Disclaimer. Let’s put up the disclaimer first. This is NOT the official summary of the meeting, which will appear as a consensus statement or white paper in the near future. I am simply listing a few impressions that I thought would be worthwhile sharing. As all participants are bound by a confidentiality agreement, I have run this post by the workshop organizers. Here are three challenges that you might want to think about.

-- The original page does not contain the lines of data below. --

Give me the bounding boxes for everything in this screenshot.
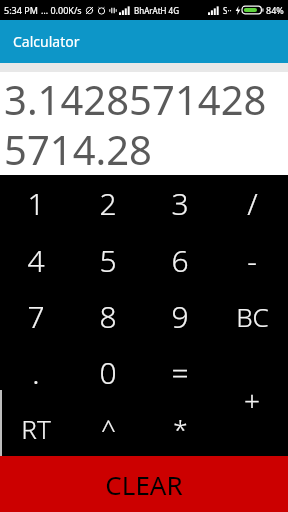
button[interactable]: CLEAR (0, 456, 288, 512)
staticText: RT (21, 411, 51, 446)
button[interactable]: BC (216, 288, 288, 344)
staticText: 5714.28 (4, 122, 288, 171)
staticText: ^ (101, 411, 116, 446)
staticText: … 0.00K/s (41, 4, 82, 16)
button[interactable]: 8 (72, 288, 144, 344)
button[interactable]: 1 (0, 175, 72, 232)
button[interactable]: 6 (144, 232, 216, 288)
staticText: 6 (171, 240, 189, 281)
staticText: BhArAtH 4G (134, 5, 179, 16)
button[interactable]: 2 (72, 175, 144, 232)
staticText: 7 (27, 296, 45, 337)
button[interactable]: 3 (144, 175, 216, 232)
button[interactable]: 9 (144, 288, 216, 344)
button[interactable]: - (216, 232, 288, 288)
staticText: 4 (27, 240, 45, 281)
staticText: / (247, 183, 258, 224)
staticText: BC (236, 299, 269, 334)
staticText: 1 (27, 183, 45, 224)
staticText: - (247, 240, 257, 281)
staticText: 84% (266, 4, 284, 16)
staticText: . (32, 352, 40, 393)
button[interactable]: 7 (0, 288, 72, 344)
button[interactable]: / (216, 175, 288, 232)
button[interactable]: = (144, 344, 216, 400)
staticText: CLEAR (105, 467, 183, 502)
button[interactable]: 4 (0, 232, 72, 288)
button[interactable]: * (144, 400, 216, 456)
staticText: 8 (99, 296, 117, 337)
staticText: 5:34 PM (4, 4, 38, 16)
staticText: 0 (99, 352, 117, 393)
staticText: S·· (223, 5, 232, 16)
staticText: Calculator (13, 32, 80, 51)
staticText: = (171, 352, 189, 393)
staticText: 5 (99, 240, 117, 281)
staticText: 3.1428571428 (4, 72, 288, 126)
button[interactable]: 0 (72, 344, 144, 400)
staticText: * (173, 411, 188, 446)
button[interactable]: 5 (72, 232, 144, 288)
staticText: 2 (99, 183, 117, 224)
button[interactable]: ^ (72, 400, 144, 456)
staticText: 9 (171, 296, 189, 337)
button[interactable]: RT (0, 400, 72, 456)
button[interactable]: + (216, 344, 288, 456)
staticText: 3 (171, 183, 189, 224)
staticText: + (244, 381, 260, 419)
button[interactable]: . (0, 344, 72, 400)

Precision diagnostics. Are we ok with how we make a genetic diagnosis or do we need better tools and standards when it comes to assessing the pathogenicity of variants? Let me give you an example. In many patients with presumable genetic epilepsies we identify genes that were never implicated before. Currently, we do not have a common consensus on what we define as pathogenic, and there has been a lot of interest in trying to find common ground. The community may in fact want to get together and discuss joint standards. Also, we have jointly stuck up our hands up to apply for expert status within the NIH/NHGRI-supported ClinVar/ClinGen initiative. Our basic consensus was: we see great promise in this and if we don’t do it, no one else will.
Model systems. In the current discussion about the fast advances in human genomics, it might sometimes appear that model systems have become less important. Nothing could be further away from the truth – many of the genetic findings in the field require functional validation or assessment. Also, model systems will be crucial for compound screening as demonstrated in the “Dravet fish model” last year. I realized that there are increasing efforts in the community to adapt to the rapid discovery pipeline in gene discovery by providing medium or fast throughput screening systems. I think that there is a convergence of ideas that will slowly, but definitely develop into pipelines connecting gene findings, model systems and compound screening. Quote of the day: “We decided not to use kainic acid anymore”.
Clinical trials. We realized that one important member of the discussion was absent from the meeting – health insurance providers. In many states in the US and many countries worldwide there are ongoing issues regarding reimbursement of genetic tests. The refusal of health insurance providers, pointing out a lack of evidence and the experimental status of high-throughput genomics is reminiscent of the early times of the MRI – another analogy that could be added to our previous blog post about similarities between imaging and genetics. However, rather than viewing insurance companies as the scapegoat, I believe that we have taken a rational and productive view that it might be worthwhile to sit down jointly with health insurance representatives and discuss what needs to be done. Basically, there is little doubt in the epilepsy genetics community that early high throughput sequencing leads to earlier diagnosis and altered management in a relevant subset of patients. Also, the “intangibles” such as the relief for a family having received a diagnosis is very relevant. I believe that the workshop participants including researchers, family advocates, and representatives of the industry have jointly indicated that measuring and documenting the outcomes of genetic testing will be invaluable.
Thank you. There are many people and sponsors to thank who made this workshop possible. I usually pick one or two people for my end-of-post shout-out and I wanted to use this opportunity to thank Dan Lowenstein and Cate Freyer for making this meeting happen.